I knew from discussions about our culture and operating system, that we both agreed with the principle of “Disagree and Commit”, which — as Jeff Bezos explained in his  2016 Letter to Amazon Shareholders — is a way of making high-quality decisions quickly. Before Amazon, it appears to have been used at Intel and Sun Microsystems. The idea is that in order to make good decisions, people need to be comfortable disagreeing. But in order to execute brilliantly, it is necessary for people to commit to a decision once it is made, even if they disagreed with it. I was particularly interested in the first part: how do you make people more comfortable with disagreeing?

Disagreement is fundamental to creativity and innovation. The friction between different approaches leads to better solutions and achieves superior results. The process in which opposing ideas collide has been dubbed creative abrasion. Some organizations go so far as to hire people with opposing viewpoints and have them work together on projects.

The first rule of decision-making is that one does not make a decision unless there is a disagreement.

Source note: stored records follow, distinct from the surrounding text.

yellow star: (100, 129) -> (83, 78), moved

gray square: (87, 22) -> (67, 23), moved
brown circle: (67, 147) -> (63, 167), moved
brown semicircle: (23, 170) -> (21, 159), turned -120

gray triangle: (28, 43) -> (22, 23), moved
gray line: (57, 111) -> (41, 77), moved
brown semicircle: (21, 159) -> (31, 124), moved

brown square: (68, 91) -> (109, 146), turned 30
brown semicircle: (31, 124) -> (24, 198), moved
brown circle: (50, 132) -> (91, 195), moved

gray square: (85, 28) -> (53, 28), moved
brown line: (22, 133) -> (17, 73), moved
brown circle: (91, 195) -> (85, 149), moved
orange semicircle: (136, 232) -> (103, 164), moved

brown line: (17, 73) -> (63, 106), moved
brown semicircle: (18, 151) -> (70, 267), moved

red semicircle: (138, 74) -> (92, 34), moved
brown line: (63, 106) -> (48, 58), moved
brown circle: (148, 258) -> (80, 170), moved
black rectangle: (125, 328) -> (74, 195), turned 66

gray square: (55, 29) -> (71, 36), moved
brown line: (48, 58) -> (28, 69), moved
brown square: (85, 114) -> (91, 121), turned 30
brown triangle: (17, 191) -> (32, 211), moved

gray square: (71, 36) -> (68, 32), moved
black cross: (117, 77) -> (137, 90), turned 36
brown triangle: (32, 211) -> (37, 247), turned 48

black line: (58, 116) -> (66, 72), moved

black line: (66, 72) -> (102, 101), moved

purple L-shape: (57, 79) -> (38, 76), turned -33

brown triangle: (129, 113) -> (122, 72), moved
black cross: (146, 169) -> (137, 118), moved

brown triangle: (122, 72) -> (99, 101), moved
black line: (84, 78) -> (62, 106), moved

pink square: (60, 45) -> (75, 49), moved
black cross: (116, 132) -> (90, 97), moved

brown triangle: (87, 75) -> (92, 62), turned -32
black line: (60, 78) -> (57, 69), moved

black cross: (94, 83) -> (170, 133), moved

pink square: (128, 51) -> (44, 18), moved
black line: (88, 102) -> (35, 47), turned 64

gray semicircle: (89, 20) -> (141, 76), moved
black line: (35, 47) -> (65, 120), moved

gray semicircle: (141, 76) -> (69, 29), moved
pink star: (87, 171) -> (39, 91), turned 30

—Peter Drucker in the Effective Executive

The first step to disagreeing well is to recognize that disagreement is a good thing. It enables an environment where the best ideas win – or in the words of legendary investor and founder of Bridgewater Associates it creates an “idea meritocracy”. Enabling this type of culture has two prerequisites:  

  • Radical truthfulness or candor: the ability to directly challenge an idea while maintaining respect for the other person’s position
  • Transparency: Making information freely available to the people who need it

The tricky part is to create a culture where people feel comfortable disagreeing. They need an environment in which they feel safe and that the disagreement won’t lead to conflict. When the stakes are high, it’s difficult not to react emotionally to a challenge. Negative behaviors like avoidance or aggressiveness can emerge. For people to share their ideas they need to feel like those ideas will be heard and valued. In order to truly embrace disagreement people need to be encouraged to share their views. The mindset required in such a culture must include:

  • Curiosity to understand why differences of opinion exist
  • Openness to acknowledge you can be wrong and learn from competing ideas

One of the most memorable examples of a culture that embraces debate and candor is Pixar’s Brain Trust. The wildly successful film studio created a forum in which trusted peers provide feedback on a film at various stages of the production process. It’s recognized that the first version of a film always “sucks” and that the feedback from this group is one of the key mechanisms for transforming it into one of the hits Pixar has become known for. Pixar defends the culture of openness and candor religiously even telling the notoriously pushy Steve Jobs, who bankrolled the company in its early years, that he couldn’t come because it would ruin the vibe. Importantly, the Brain Trust has no authority. It is up to the director receiving the feedback to decide what to do about it.

For us, the key to better disagreements was to recognize that our objectives were aligned because as founders we both wanted the same thing. That recognition helped us assume good intentions and move past the initial emotional reaction to disagreement. We realized that many of our disagreements were due to how we were communicating rather than fundamental differences in our positions. Exploring the reasons behind the different positions is enlightening, allowing you to see the problem from a different angle. Merging the two viewpoints can lead to a solution that addresses the concerns of all parties.

Embracing disagreement not only made working more fun. I’m convinced that it has helped us make better decisions for our business. But in the end, we decided that “disagree and commit” needed a tweak, before we could adopt it. We changed it to “Disagree Well, Then Commit“.